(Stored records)
▼

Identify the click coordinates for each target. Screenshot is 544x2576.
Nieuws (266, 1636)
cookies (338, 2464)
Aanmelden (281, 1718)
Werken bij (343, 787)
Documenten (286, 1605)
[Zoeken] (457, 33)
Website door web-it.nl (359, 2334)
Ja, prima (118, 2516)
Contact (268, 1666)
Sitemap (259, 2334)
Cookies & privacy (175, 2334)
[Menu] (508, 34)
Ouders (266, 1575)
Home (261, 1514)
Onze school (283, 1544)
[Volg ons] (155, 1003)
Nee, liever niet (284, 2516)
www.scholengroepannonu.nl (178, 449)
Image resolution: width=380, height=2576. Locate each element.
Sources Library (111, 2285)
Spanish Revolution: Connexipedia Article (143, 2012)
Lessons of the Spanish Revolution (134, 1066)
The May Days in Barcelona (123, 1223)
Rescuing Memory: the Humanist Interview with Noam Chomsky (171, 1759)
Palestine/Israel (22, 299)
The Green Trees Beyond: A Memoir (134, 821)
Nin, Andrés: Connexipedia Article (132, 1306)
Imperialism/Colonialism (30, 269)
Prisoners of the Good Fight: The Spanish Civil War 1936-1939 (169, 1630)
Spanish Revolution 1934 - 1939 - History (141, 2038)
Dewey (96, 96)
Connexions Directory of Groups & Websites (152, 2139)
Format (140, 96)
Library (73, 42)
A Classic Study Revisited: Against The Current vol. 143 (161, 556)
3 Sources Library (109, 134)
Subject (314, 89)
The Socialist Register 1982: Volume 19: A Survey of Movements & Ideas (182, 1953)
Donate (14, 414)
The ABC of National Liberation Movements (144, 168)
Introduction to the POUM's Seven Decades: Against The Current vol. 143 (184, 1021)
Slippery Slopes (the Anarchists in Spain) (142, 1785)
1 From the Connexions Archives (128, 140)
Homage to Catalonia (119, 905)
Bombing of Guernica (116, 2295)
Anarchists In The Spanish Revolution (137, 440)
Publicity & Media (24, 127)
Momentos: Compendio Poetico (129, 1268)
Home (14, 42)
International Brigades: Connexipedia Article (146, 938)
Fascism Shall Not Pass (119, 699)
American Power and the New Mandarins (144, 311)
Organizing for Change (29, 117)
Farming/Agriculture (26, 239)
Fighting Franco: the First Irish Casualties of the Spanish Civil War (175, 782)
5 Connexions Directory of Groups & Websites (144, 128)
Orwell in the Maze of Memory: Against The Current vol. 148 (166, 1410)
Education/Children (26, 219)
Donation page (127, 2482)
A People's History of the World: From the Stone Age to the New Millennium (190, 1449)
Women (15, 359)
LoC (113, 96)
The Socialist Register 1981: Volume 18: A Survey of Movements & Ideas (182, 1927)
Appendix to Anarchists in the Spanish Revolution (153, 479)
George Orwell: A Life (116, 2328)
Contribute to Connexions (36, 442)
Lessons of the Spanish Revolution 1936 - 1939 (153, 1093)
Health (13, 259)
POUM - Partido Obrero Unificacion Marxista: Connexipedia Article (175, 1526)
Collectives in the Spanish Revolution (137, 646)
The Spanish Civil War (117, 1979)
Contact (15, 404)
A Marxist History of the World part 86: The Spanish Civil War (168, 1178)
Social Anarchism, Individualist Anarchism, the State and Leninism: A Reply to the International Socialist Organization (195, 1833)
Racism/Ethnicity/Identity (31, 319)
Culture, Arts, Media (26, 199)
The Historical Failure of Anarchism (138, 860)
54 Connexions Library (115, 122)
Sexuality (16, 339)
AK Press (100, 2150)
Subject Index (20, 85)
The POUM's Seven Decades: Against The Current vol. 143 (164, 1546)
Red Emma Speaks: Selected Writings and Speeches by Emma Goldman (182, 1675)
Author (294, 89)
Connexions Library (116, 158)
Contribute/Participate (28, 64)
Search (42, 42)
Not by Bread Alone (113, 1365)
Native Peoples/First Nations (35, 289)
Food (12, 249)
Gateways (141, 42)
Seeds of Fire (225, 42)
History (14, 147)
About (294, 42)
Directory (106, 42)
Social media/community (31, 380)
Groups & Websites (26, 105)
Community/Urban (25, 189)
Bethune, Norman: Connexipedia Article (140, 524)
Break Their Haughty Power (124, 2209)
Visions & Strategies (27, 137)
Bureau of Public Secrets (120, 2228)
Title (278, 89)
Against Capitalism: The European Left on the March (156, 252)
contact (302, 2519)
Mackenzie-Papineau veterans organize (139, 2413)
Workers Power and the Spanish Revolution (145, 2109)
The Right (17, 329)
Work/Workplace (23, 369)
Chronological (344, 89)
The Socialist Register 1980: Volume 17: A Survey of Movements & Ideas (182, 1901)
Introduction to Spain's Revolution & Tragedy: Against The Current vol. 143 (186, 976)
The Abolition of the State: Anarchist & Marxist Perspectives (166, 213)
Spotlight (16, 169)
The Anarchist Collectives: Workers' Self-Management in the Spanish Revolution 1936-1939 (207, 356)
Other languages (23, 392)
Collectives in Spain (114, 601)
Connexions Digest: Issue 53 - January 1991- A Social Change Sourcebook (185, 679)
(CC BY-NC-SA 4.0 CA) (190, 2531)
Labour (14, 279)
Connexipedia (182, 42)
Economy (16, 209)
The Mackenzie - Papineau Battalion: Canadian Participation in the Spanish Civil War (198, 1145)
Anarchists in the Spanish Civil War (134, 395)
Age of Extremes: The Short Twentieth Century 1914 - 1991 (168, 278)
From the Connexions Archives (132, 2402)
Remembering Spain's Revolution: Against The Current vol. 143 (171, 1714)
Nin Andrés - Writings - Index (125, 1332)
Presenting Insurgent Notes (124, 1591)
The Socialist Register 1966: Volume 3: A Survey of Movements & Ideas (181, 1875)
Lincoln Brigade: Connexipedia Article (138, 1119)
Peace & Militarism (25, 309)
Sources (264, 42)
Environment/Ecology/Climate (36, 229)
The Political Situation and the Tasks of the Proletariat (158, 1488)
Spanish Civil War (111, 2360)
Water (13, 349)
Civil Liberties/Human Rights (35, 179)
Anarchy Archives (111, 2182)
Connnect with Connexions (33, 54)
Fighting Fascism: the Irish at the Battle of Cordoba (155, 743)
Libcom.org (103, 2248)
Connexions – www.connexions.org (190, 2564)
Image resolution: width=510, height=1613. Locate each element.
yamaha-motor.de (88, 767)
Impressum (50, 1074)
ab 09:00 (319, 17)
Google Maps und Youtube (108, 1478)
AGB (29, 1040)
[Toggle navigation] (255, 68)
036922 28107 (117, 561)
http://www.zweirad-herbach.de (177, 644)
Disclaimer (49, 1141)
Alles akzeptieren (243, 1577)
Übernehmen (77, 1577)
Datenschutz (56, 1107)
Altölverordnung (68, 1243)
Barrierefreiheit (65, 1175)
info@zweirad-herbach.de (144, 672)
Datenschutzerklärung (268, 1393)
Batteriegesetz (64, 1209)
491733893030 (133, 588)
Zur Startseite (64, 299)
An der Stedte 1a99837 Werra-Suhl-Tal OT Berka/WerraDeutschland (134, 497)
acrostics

▲

• **What is required**: The word "Directory" may appear in several lines of the data; copy every line where it does.

• **Written response**:
Connexions Directory of Groups & Websites (152, 2139)
5 Connexions Directory of Groups & Websites (144, 128)
Directory (106, 42)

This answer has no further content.